OMG, so happy to hear all the fucking whining and complaining going on here. WTF? I updated, got the new versions happening, moved the fuck on with my life. 

Jesus H. Christ


----------



## Zedcars (Apr 17, 2020)

dgburns said:


> OMG, so happy to hear all the fucking whining and complaining going on here. WTF? I updated, got the new versions happening, moved the fuck on with my life.
> 
> Jesus H. Christ


Hi Jesus! 👋

How’s your dad these days?


----------



## Wunderhorn (Apr 17, 2020)

I do have a license to the original Korg Legacy collection, but honestly I haven't used it in a while and I am not sure if it is even running on modern machines anymore.
Is this offer valid for those old licenses, too?
I wonder, because I cannot even log in anymore with Korg and korguser.net has ceased to exist and obviously they didn't remember that I was registered. When I registered on this new site there is no way to get my old license to show up.


----------



## freecham (Apr 17, 2020)

You can register your legacy collection but only in the Korg Pass software. If you dont have, Korg ID, create one. Enter your login an password in the Korg Pass software. Click on Register new product and paste the serial. I did it yesterday with my old mono/poly. After, you can download the new version in the Pass software or the Korg website.


----------



## EvilDragon (Apr 18, 2020)

onebitboy said:


> Both Korg and Roland dropped the ball with their VSTs. Horrible GUIs, opaque pricing and upgrade paths, very inconsistent updates... It's painfully obvious they're hardware and not software companies.

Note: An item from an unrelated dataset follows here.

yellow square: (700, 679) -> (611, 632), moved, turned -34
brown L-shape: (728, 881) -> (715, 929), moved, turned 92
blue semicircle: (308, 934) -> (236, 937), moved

Korg's GUIs are much much better than Roland's. CPU usage is much better as well.


----------



## dgburns (Apr 18, 2020)

EvilDragon said:


> Korg's GUIs are much much better than Roland's. CPU usage is much better as well.



Totally agree! Also, I have a Wavestation ( with recently replaced blk led screen ) and I have programmed patches with it in depth. The korg software version Wavestation is so close to my hardware one, there’s really no point in worrying about sonics. Also, you can import sysex so all the patches you made, or find online can be played back by the software version, a real nice touch.

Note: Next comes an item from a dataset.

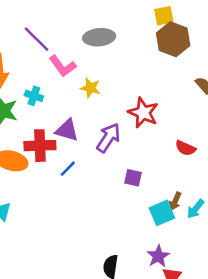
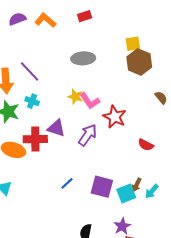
purple line: (37, 39) -> (30, 71), moved
pink L-shape: (63, 66) -> (90, 101), moved
blue line: (68, 169) -> (67, 183), moved
purple square: (133, 178) -> (102, 187), moved, size x1.6

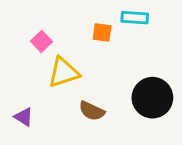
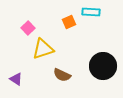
orange square: (102, 33) -> (69, 22), turned -32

This is a nice collection to own. I realize I went a bit hot with my last post, but in retrospect, my biggest fear/ gripe about software is when it becomes abandonware. Korg just stepped up with a significant update that really helps makes this collection relevant today. Of course, you have to want to reach for those kind of sounds....


----------



## wst3 (Apr 18, 2020)

freecham said:


> You can register your legacy collection but only in the Korg Pass software. If you dont have, Korg ID, create one. Enter your login an password in the Korg Pass software. Click on Register new product and paste the serial. I did it yesterday with my old mono/poly. After, you can download the new version in the Pass software or the Korg website.

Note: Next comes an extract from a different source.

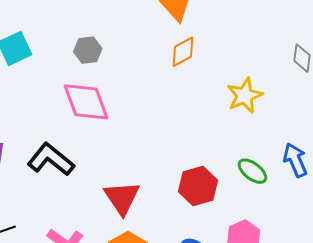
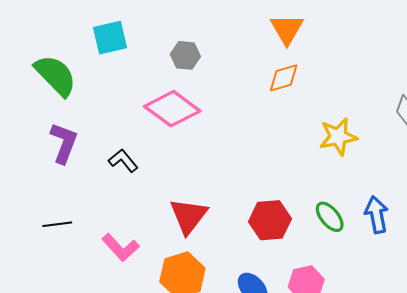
pink diamond: (86, 102) -> (172, 109), turned -45
black L-shape: (51, 159) -> (123, 161), size x0.6

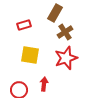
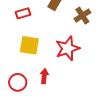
brown cross: (65, 32) -> (82, 16), moved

Can you provide a little more detail? Where did you find these serial numbers?

I have what they call product codes for the individual plugins, and a license code for the bundle that appears to be machine specific. None of these work in the Korg Software Pass application.

I have hunted through all my old emails (going back to 2015) and I can find no other numbers.

I really do like the plugins, and I will continue to use the old ones if I must, but I'd really love to upgrade them if I can figure out how, and I'm not convinced I can get that answer from Korg...


----------



## freecham (Apr 18, 2020)

I've registered the product code MC0xxxxx, for the mono/poly. It was the first time i did. And it appears in my Korg ID account. My purchase was from 2015. Did you have a Korg ID ?


----------



## redlester (Apr 18, 2020)

Anyone struggling with it, install the Korg Software Pass from the link within the page I linked to in the original post. Create a Korg ID if you don’t already have one. Then when you log into the Software Pass there will be buttons which say “update” against the products you own if you’re entitled to update. Don’t even bother trying to do it via the Korg shop!


----------



## Dewdman42 (Apr 18, 2020)

My suggestion about both the Roland and Korg software kits is just get these if you specially know you need or want those particular sounds from classic hardware. They are way overpriced in my opinion compared to other software synths that are out there. I bought the Korg Legacy Digital collection years ago when it first came out. M1 and Wavestation. They are very faithful recreations of the original hardware, but I literally NEVER use them, for the same reason I sold my M1 like 20 years ago. They are old, dated sounds...and way overpriced for what they are.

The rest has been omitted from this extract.